1. Coyle E, Prince R. urineweginfecties en prostatitis. In: DiPiro JT, Talbert RL, Yee GC, et al, eds. Farmacotherapie: Een Pathofysiologische Benadering. 7e ed. New York, NY: McGraw Hill; 2008.
2. Gupta K, Hooton T, Naber K, et al., International clinical practice guidelines for the treatment of acute uncomplicated cystitis and pyelonefritis in women: a 2010 update by the Infectious Diseases Society of America and the European Society for Microbiology and Infectious Diseases.
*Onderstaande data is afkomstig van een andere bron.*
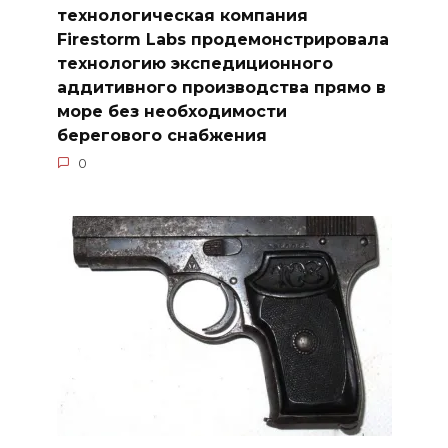
технологическая компания
Firestorm Labs продемонстрировала
технологию экспедиционного
аддитивного производства прямо в
море без необходимости
берегового снабжения
0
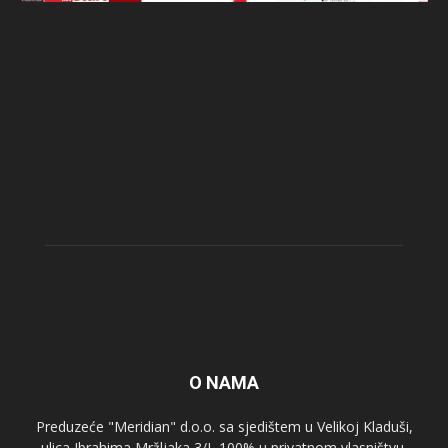
O NAMA
Preduzeće "Meridian" d.o.o. sa sjedištem u Velikoj Kladuši,
ulica Ibrahima Mržljaka 3/I, 100% u privatnom vlasništvu,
Clin Infecteert Dis.
3. Barbosa-Cesnik C, Brown M, Buxton M, et al. Cranberrysap faalt om terugkerende urineweginfectie te voorkomen: resultaten van een gerandomiseerde placebo-gecontroleerde studie. Clin Infecteert Dis. 2011;52:23-30.
4. Guay D. hedendaagse behandeling van ongecompliceerde urineweginfecties. Drugs.
5. Hooton T, Besser R, Foxman B, et al., Acute ongecompliceerde cystitis in een tijdperk van toenemende antibioticaresistentie: een voorgestelde benadering van empirische therapie. Clin Infecteert Dis. 2004;39:75-80.
6. Nazarko L. urineweginfectie: diagnose, behandeling en preventie. Br J Nurs. 2009;18:1170-1174.
7. Wilson M, Gaido L. laboratoriumdiagnose van urineweginfecties bij volwassen patiënten. Clin Infecteert Dis.
8. Paterson D. “Collateral damage” van cefalosporine of quinolone antibiotische therapie. Clin Infecteert Dis.
9. Lexi-Comp Online . Hudson, OH: Lexi-Comp, Inc; 2011.www.lexi.com. Geraadpleegd op 4 April 2011.
10., Micromedex Healthcare Series . Greenwood Village, CO: Thomson Healthcare; 2011.www.thomsonhc.com/micromedex2/ 2011;52:e103-e120. 2008;68:1169-1205. 2004;38:1150-1158. 2004;38(suppl 4):S341-S345.librarian. Accessed April 4, 2011.
11. Leigh A, Nemeth M, Keyserling C, et al. Cefdinir versus cefaclor in the treatment of uncomplicated urinary tract infection. Clin Ther. 2000;22:818-825.
12. Hooton T, Scholes D, Gupta K, et al. Amoxicillin-clavulanate vs. ciprofloxacin for the treatment of uncomplicated cystitis in women: a randomized trial. JAMA. 2005;293:949-955.
13., Kavatha D, Giamarellou H, Alexiou Z, et al. Cefpodoxime-proxetil versus trimethoprim-sulfamethoxazole for short-term therapy of uncomplicated acute cystitis in women. Antimicrob Agents Chemother. 2003;47:897-900.